We have been warning about computer security for a good while now, and it has happened again – BIG TIME. Last week a world-wide ransomware virus was released, and to date it has affected computers in over 150 countries … and still growing.
So what is ‘ransomware’? It is particularly disturbing because you won’t know until a message appears on your computer screen telling you that your files have already been encrypted. If you look at your files, you’ll see a long number instead of the file name. For a ransom payment (in bitcoins) your data will be un-encrypted. This nasty bug has infected both servers and Internet connected computers, so nobody is really safe. Because of an alert individual in the UK, the US was spared from the initial attack, however, it is very possible that the attackers can make a few adjustments and send out more modified versions that will be even more devastating than the first wave. At the time of this writing, 3 modifications have been released.
This is not a ‘Russian’ attack; in fact, Russia was one of the first to be hit, along with Britain and Japan. The US is only just now compiling the toll, but we know FedEx and a large number of US based business have been on the receiving end. What it ‘does’ show is that the Internet is very vulnerable to cyber attack on a large scale.
So what does this have to do with property managers? The property management business is one of the most likely and vulnerable targets for future attacks. The property managers hold sensitive information on owners, their bank accounts, email addresses, social security numbers and rental properties. They also have information on millions of tenants, their bank accounts, passwords, social security numbers and other confidential information. Most of the web-based property management software companies were rushed to the market within the past 5 years, and I would venture that most of them do not have even moderate protection against an advanced hack attack.

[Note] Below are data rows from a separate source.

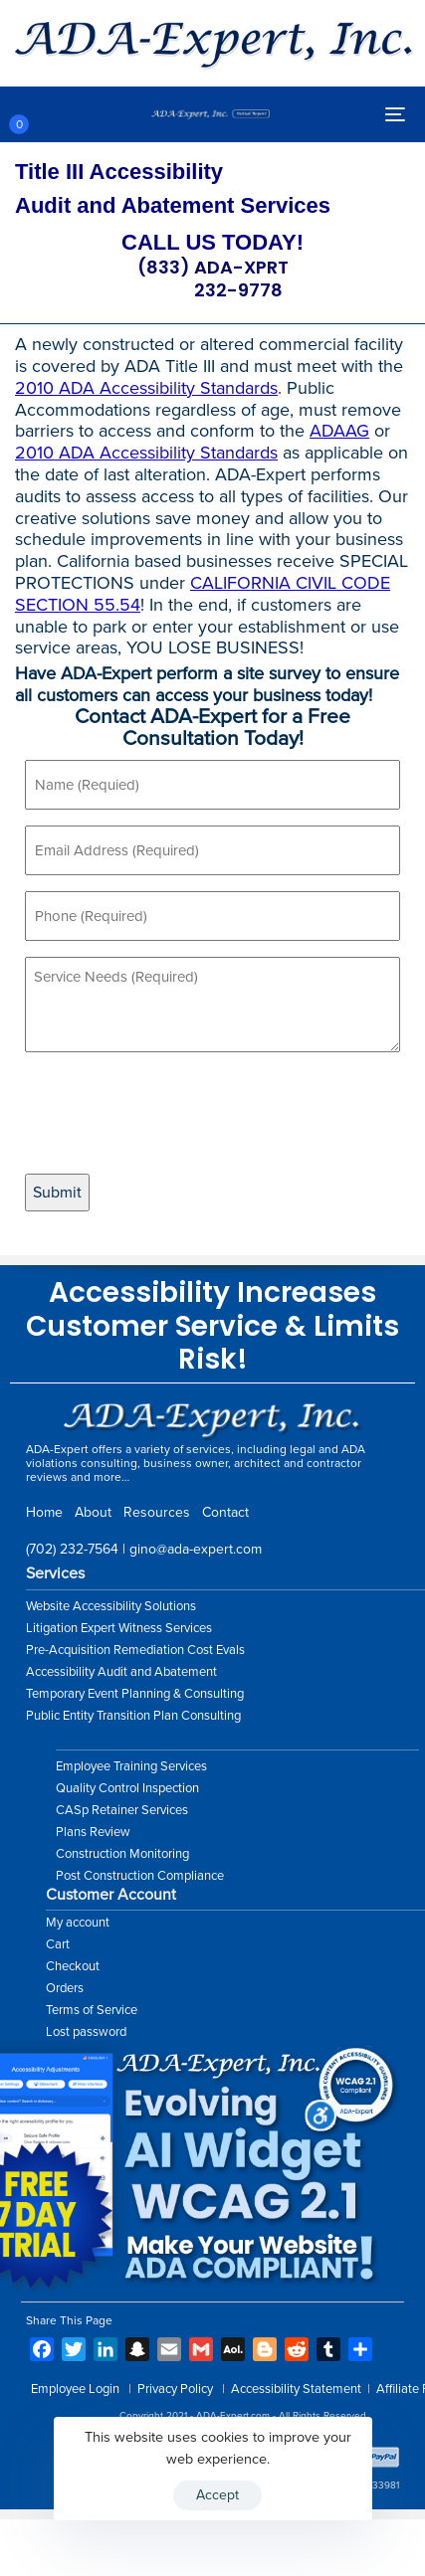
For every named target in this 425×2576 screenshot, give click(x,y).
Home (44, 1512)
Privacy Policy (175, 2389)
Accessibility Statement (296, 2389)
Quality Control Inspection (127, 1788)
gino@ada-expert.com (195, 1549)
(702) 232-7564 (72, 1549)
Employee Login (75, 2389)
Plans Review (93, 1832)
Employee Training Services (131, 1766)
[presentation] (176, 1113)
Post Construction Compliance (140, 1876)
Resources (156, 1512)
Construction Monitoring (122, 1854)
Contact (225, 1512)
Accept (217, 2494)
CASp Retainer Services (122, 1810)
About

While any computer connected to the Internet is at risk, we think that desktop software is much better protected. You would be smart to even have a computer that is not connected to the Internet in any way, so that you can run desktop based software in the event of a cyber attack or another ransomware attack. It will happen to you eventually, it is just a matter of time, and it could even come in the form of a natural disaster that is man-made or comes via Mother Nature. No matter what kind of property management software you have, be sure to make local backups of your data – don’t count on a stranger’s word that they maintain ‘redundant’ copies of your data. Since the servers are connected, a massive attack is likely to affect all of them. Your best defense is a copy of your data that you can hold in your hand.
At Tenant File, we have already saved a good number of customers that had their data encrypted, by helping them restore their program and backups. We’ve heard horror stories of web-based software customers that lost everything, and had to start from scratch, hunting through file folders to try and re-create their owner and tenant financial history. And they are left wondering if they will be held responsible for the owner and tenant data that is now in a hacker’s hands. We hope you never have to experience that!